Jennifer Aniston is a bad girl, and she wants you to know it. Forget all that Friends crap. She's capable of being a femme fatale, doing nasty things to you in bed involving naughty lubricants while plotting your demise. Err ... wait a minute. No, she's not.

10. Fantastic 4

Why can't they make a good movie out of this comic book? It's a great premise, and yet two attempts at a movie for the Fantastic 4 have failed miserably. There's going to be a sequel to this, with the same director and writer.

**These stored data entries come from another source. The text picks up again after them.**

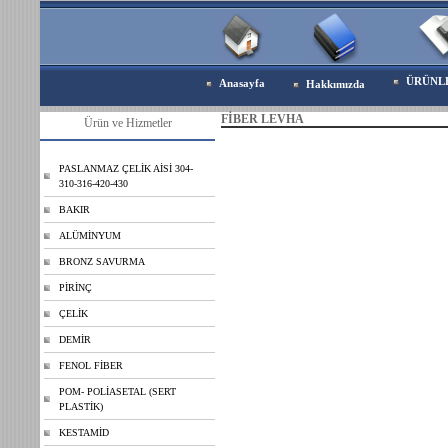
ÜRÜNL
Anasayfa
Hakkımızda
FİBER LEVHA
Ürün ve Hizmetler
PASLANMAZ ÇELİK AİSİ 304-
310-316-420-430
BAKIR
ALÜMİNYUM
BRONZ SAVURMA
PİRİNÇ
ÇELİK
DEMİR
FENOL FİBER
POM- POLİASETAL (SERT
PLASTİK)
KESTAMİD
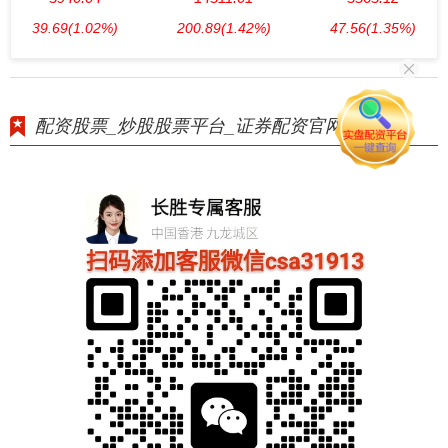
39.69
(1.02%)
200.89
(1.42%)
47.56
(1.35%)
配资股票_炒股股票平台_证券配资官网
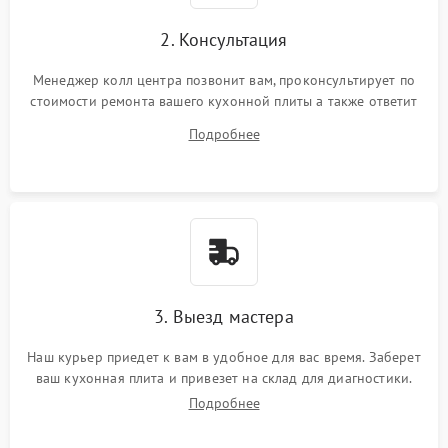
2. Консультация
Менеджер колл центра позвонит вам, проконсультирует по
стоимости ремонта вашего кухонной плиты а также ответит
на все ваши вопросы.
Подробнее
3. Выезд мастера
Наш курьер приедет к вам в удобное для вас время. Заберет
ваш кухонная плита и привезет на склад для диагностики.
Подробнее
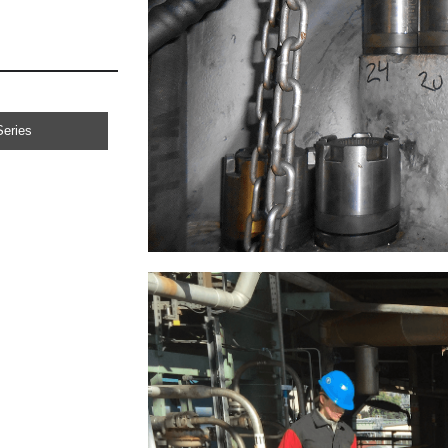
Series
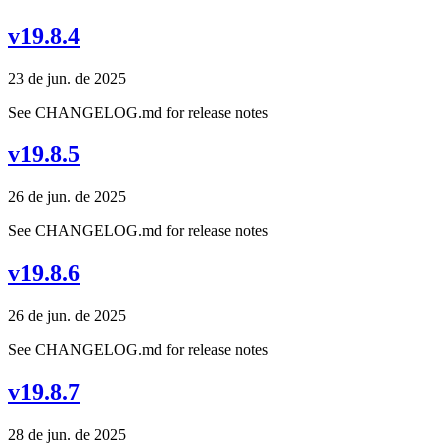
v19.8.4
23 de jun. de 2025
See CHANGELOG.md for release notes
v19.8.5
26 de jun. de 2025
See CHANGELOG.md for release notes
v19.8.6
26 de jun. de 2025
See CHANGELOG.md for release notes
v19.8.7
28 de jun. de 2025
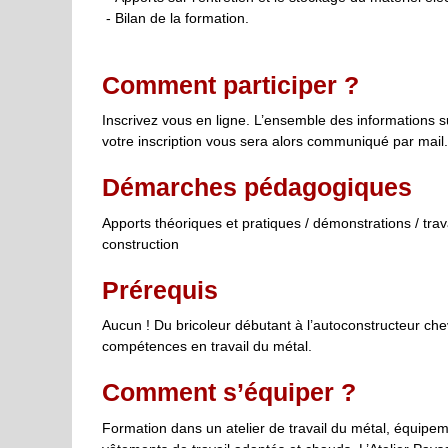
- Bilan de la formation.
Comment participer ?
Inscrivez vous en ligne. L’ensemble des informations s
votre inscription vous sera alors communiqué par mail.
Démarches pédagogiques
Apports théoriques et pratiques / démonstrations / trav
construction
Prérequis
Aucun ! Du bricoleur débutant à l’autoconstructeur ch
compétences en travail du métal.
Comment s’équiper ?
Formation dans un atelier de travail du métal, équipem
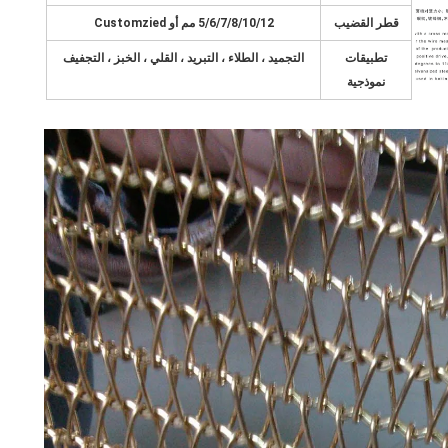
قطر القضيب
5/6/7/8/10/12 مم أو Customzied
تطبيقات
التجميد ، الطلاء ، التبريد ، القلي ، الخبز ، التجفيف
نموذجية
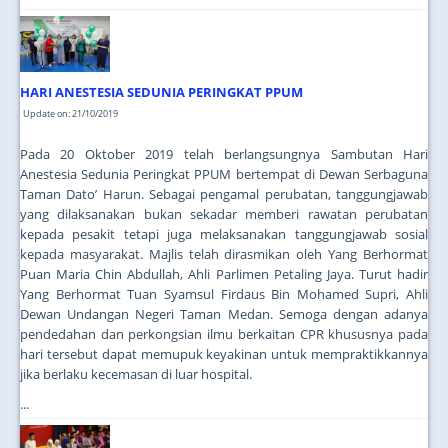
HARI ANESTESIA SEDUNIA PERINGKAT PPUM
Update on: 21/10/2019
Pada 20 Oktober 2019 telah berlangsungnya Sambutan Hari
Anestesia Sedunia Peringkat PPUM bertempat di Dewan Serbaguna
Taman Dato’ Harun. Sebagai pengamal perubatan, tanggungjawab
yang dilaksanakan bukan sekadar memberi rawatan perubatan
kepada pesakit tetapi juga melaksanakan tanggungjawab sosial
kepada masyarakat. Majlis telah dirasmikan oleh Yang Berhormat
Puan Maria Chin Abdullah, Ahli Parlimen Petaling Jaya. Turut hadir
Yang Berhormat Tuan Syamsul Firdaus Bin Mohamed Supri, Ahli
Dewan Undangan Negeri Taman Medan. Semoga dengan adanya
pendedahan dan perkongsian ilmu berkaitan CPR khususnya pada
hari tersebut dapat memupuk keyakinan untuk mempraktikkannya
jika berlaku kecemasan di luar hospital.
...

Somebody out there doesn't like you.

In conclusion, I would like to report something of major importance: This marks the first time I was able to spell Gyllenhaal without looking it up. I did my actor-spell-check thing, and there it was, clear as day, with the right amount of L's and A's. A great divide has been conquered, and we can proceed into the New Year knowing that at least one man has gained consummate wisdom.